SAN JOSE – L'activité de construction a repris dans plusieurs projets clés de la Silicon Valley, laissant espérer qu'un rebond économique naissant a commencé à germer à la suite des fermetures d'entreprises liées aux coronavirus.

De plus, un immeuble de bureaux saisissant, One Santana West, devrait reprendre la construction mercredi à San Jose, en face du complexe polyvalent emblématique de Santana Row, selon Federal Realty, propriétaire et développeur du centre et du projet de bureau .

Des choux de construction dans la Silicon Valley

Un redémarrage des travaux actifs sur plusieurs projets majeurs est en cours sur des sites de développement de premier plan à San Jose ainsi qu'un projet près du Googleplex à Mountain View, selon les observations sur place de cette émission de presse.

Parmi les projets qui ont repris: la nouvelle tour de bureaux d'Adobe sur West San Fernando Street au centre-ville de San Jose; une autre tour de bureaux du centre-ville en cours d'aménagement par Jay Paul Co. au 200, avenue Park deux projets Jay Paul Co. à Sunnyvale; un campus technologique de Peery Arrillaga dans le nord de San Jose, au coin de North First Street et Brokaw Road; Le Miro, un complexe résidentiel à deux tours près du coin des rues East Santa Clara et North Fourth; un grand projet résidentiel près de la place San Pedro du centre-ville de San Jose; et un campus à baldaquin en construction par Google près du siège du géant de la recherche à Mountain View.
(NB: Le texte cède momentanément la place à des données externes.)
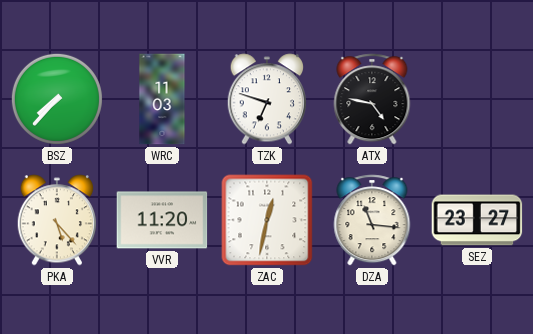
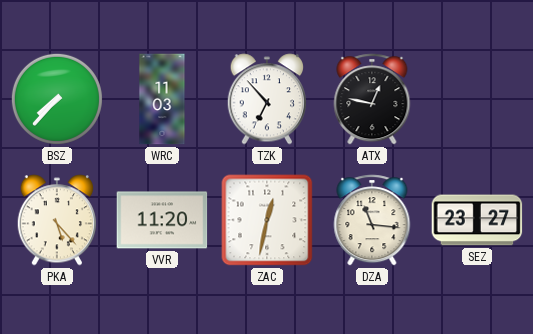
TZK: 6:48 -> 6:53
ATX: 4:47 -> 12:47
La reprise de la construction est un contrepoint économique bienvenu au paysage menaçant des magasins fermés, des hôtels, des restaurants et autres lieux de commerce de la Bay Area.
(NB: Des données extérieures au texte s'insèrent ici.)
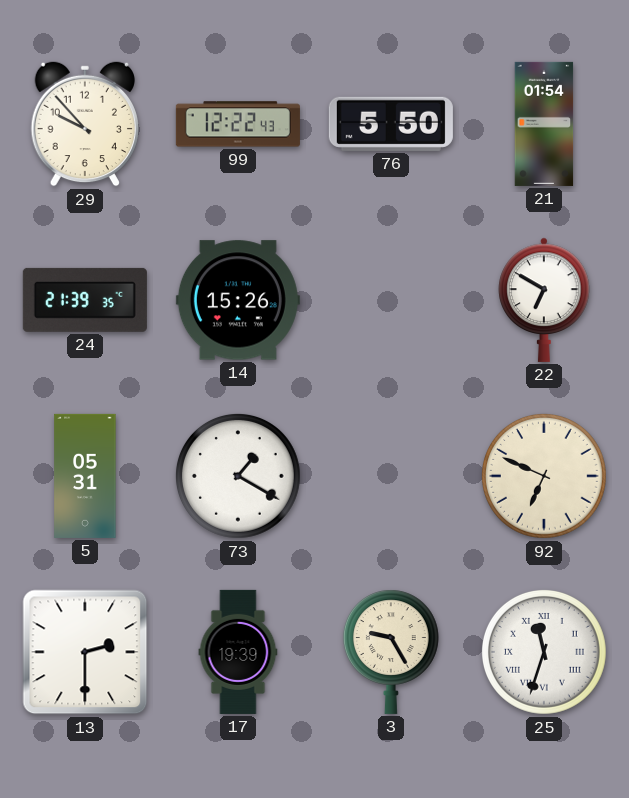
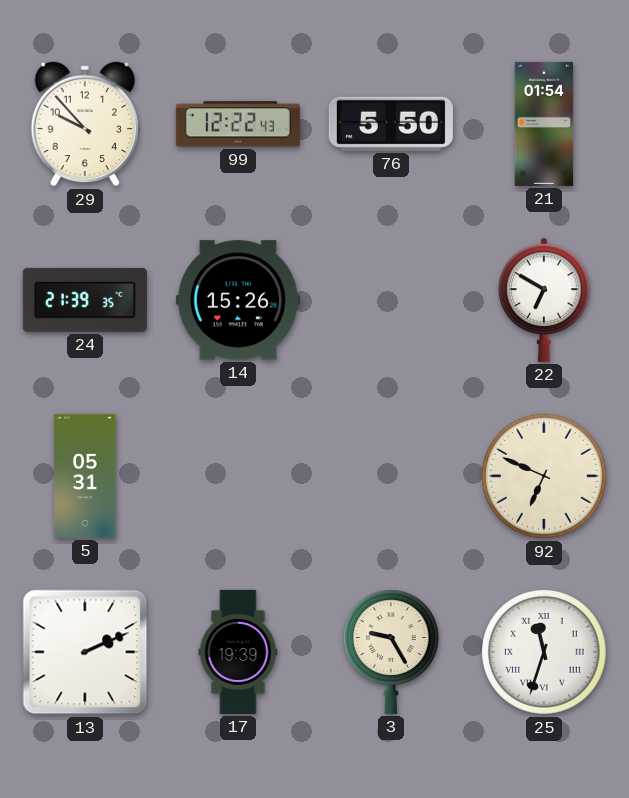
73: 1:20 -> none
13: 2:30 -> 2:11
La construction a été interrompue à grande échelle dans la région de la baie et en Californie à la suite des fermetures des États et des gouvernements locaux pour lutter contre le coronavirus.

Cependant, ces derniers jours, des responsables de la région de la baie et des entités gouvernementales dans tout l'État ont autorisé la reprise de toutes les activités de construction, à condition que des distanciations sociales et plusieurs autres mesures sanitaires soient instituées sur les chantiers.

Edin Gonzalez, un résident de San Jose qui fait partie des nombreux travailleurs de la construction aidant à construire un vaste campus technologique que Peery Arrillaga développe à First et à Brokaw, a déclaré que lui et d'autres sur le projet étaient heureux de retourner sur le chantier.

« Nous sommes de retour depuis environ une semaine », a déclaré Gonzalez. « Nous avons une équipe complète au travail. Nous travaillons sur tous les bâtiments. Tout le monde est heureux de retravailler. « 

Quatre immeubles de bureaux sont en construction ou presque terminés sur le site nord de San Jose. Google a loué tous les immeubles de bureaux existants à Peery Arrillaga pour un montant total de 728 000 pieds carrés.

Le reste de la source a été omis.